Menos indicios hay sobre la suerte que pueda correr la ley de partidos en Estrasburgo. Pero una vez más estamos en el mismo síndrome de judicialización de la política que tan malos resultados da. Cuando se quiere transferir a la justicia la resolución de un problema político, se acaba, a menudo, haciendo leyes ad hoc, que están siempre condenadas al fracaso. Se hizo una ley sólo pensada para evitar que Batasuna se presentara a las elecciones y el resultado es que tenemos una ley extremadamente peligrosa según en qué manos cayera, que no ha resuelto el problema de la representación de la izquierda abertzale y que pende de un hilo si se la somete a un escrutinio democrático serio. Y aquí PP y PSOE son hermanos en el error.

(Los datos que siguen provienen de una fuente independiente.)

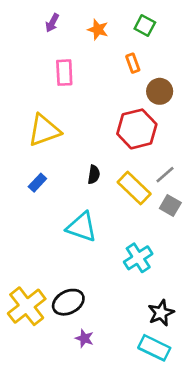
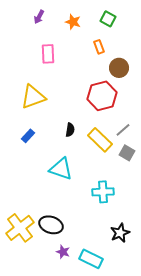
cyan cross: (138, 258) -> (103, 192), turned 30
black ellipse: (68, 302) -> (51, 225), turned 45
cyan rectangle: (154, 348) -> (91, 259), moved

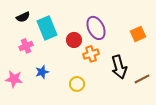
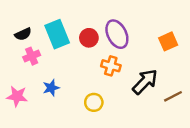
black semicircle: (23, 17) -> (23, 34), moved
red circle: (74, 40) -> (89, 38), moved
orange cross: (91, 54) -> (111, 66), turned 35
black arrow: (119, 67) -> (145, 82), turned -120

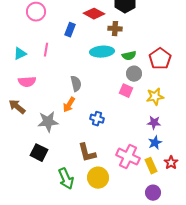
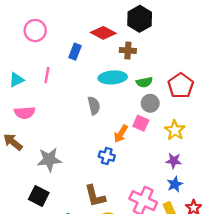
gray semicircle: (76, 84) -> (94, 106), moved
yellow star: (155, 97) -> (175, 130), turned -30
orange arrow: (69, 105) -> (121, 134), moved

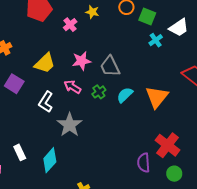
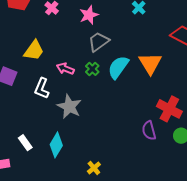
pink star: (82, 61) -> (89, 15), moved
gray trapezoid: (110, 66) -> (99, 42), turned 90
cyan semicircle: (125, 95) -> (118, 67), size x1.4

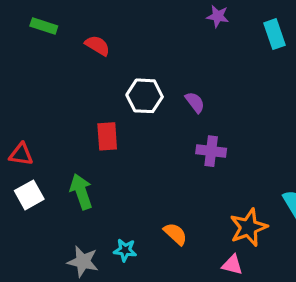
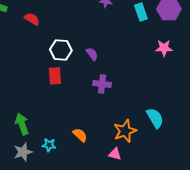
red rectangle: (107, 136) -> (55, 76), moved
green arrow: (81, 192) -> (22, 124), moved
gray star: (83, 262) -> (23, 152), turned -30

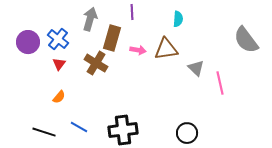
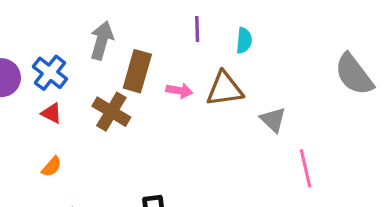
purple line: (132, 12) -> (197, 29), moved
red triangle: (59, 64) -> (52, 113), turned -40
pink line: (220, 83) -> (305, 168), moved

Uno de los muchos efectos negativos que produce en una sociedad el terrorismo, tanto el islamista de carácter internacional como el nacionalista de carácter local, es precisamente que favorece la contaminación entre justicia y política. Y esto, ante el horror de la amenaza terrorista, puede ser aceptado resignadamente por los ciudadanos, perdiendo de vista el horizonte democrático que debe ser la norma de nuestras sociedades. Y cuando se borran las fronteras entre política y justicia, aparecen monstruosidades como Guantánamo, donde el poder Ejecutivo, a través de los militares, destroza los principios democráticos y, con pavorosa impunidad, suplanta a la justicia, ante la pasividad de ésta. Los poderes están para respetarse y vigilarse unos a otros, no para someterse.